ULTRA-360: Unconstrained Dataset for Large-scale Temporal 3D Reconstruction across Altitudes and Omnidirectional Views¶

Conference: ICLR 2026
OpenReview: https://openreview.net/forum?id=7W2w6pPvGA
Code: None
Area: 3D Vision
Keywords: Large-scale 3D reconstruction, Temporal scene reconstruction, Omnidirectional view, Multi-altitude collection, Camera calibration

TL;DR¶

ULTRA-360 constructs a large-scale real-world image dataset covering campus-level buildings, four-season appearances, ground-level and aerial multi-altitude views, and perspective and 360-degree cameras.

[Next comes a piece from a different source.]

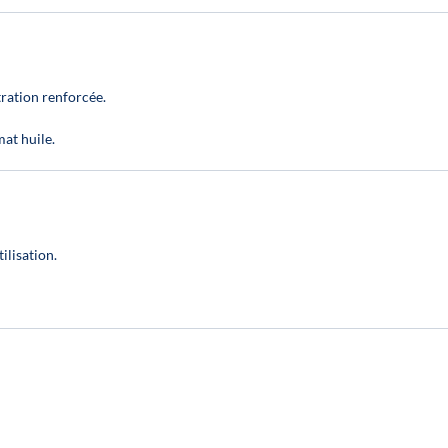
tration renforcée.
at huile.
ilisation.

Using a semi-automatic calibration pipeline and multi-category reconstruction benchmarks, it reveals key shortcomings in current large-scale temporal 3D/4D reconstruction regarding cross-altitude matching, doppelganger disambiguation, densification, and multi-appearance modeling.

Background & Motivation¶

Background: NeRF, 3D Gaussian Splatting, and various large-scene neural rendering methods can generate high-quality new view synthesis in indoor, object-level, street-view, or aerial scenes. Simultaneously, SfM, local feature matching, scene graph optimization, and hierarchical Gaussian representations are improving, making it increasingly feasible to recover camera poses and dense scenes from consumer camera images.

Limitations of Prior Work: These advancements are often evaluated across disjoint benchmarks: some datasets focus only on ground-level views, others only on aerial views; some have single-season lighting; while others from internet photos lack control over time, camera types, and appearance. Such evaluations may prove a module effective in a restricted setting but fail to address real-world digitalization: where exactly do automatic calibration and dense reconstruction fail when digitizing a real campus or urban area for free exploration?

Key Challenge: Large-scale immersive reconstruction requires satisfying several conflicting conditions: ground images offer rich details but only see facades and proximity; aerial images cover roofs and global structures but lack ground detail; cross-season, day-night, and weather variations provide realistic temporal dynamics but complicate matching and appearance modeling; panoramic cameras offer immersive fields of view but introduce noise from stitching, occlusions, and the operator. Existing datasets rarely cover all these aspects, failing as end-to-end stress tests for 3D/4D reconstruction.

Goal: The authors aim to establish a dataset closer to real digital twin requirements: featuring campus-wide spatial scope, multi-season/multi-time collection over two years, ground-level perspective cameras, 360 panoramas, and drones at multiple altitudes (60m, 100m, 120m). It also provides human-verified camera calibration to systematically evaluate feature matching, SfM, scene graph optimization, dense reconstruction, and multi-appearance NVS.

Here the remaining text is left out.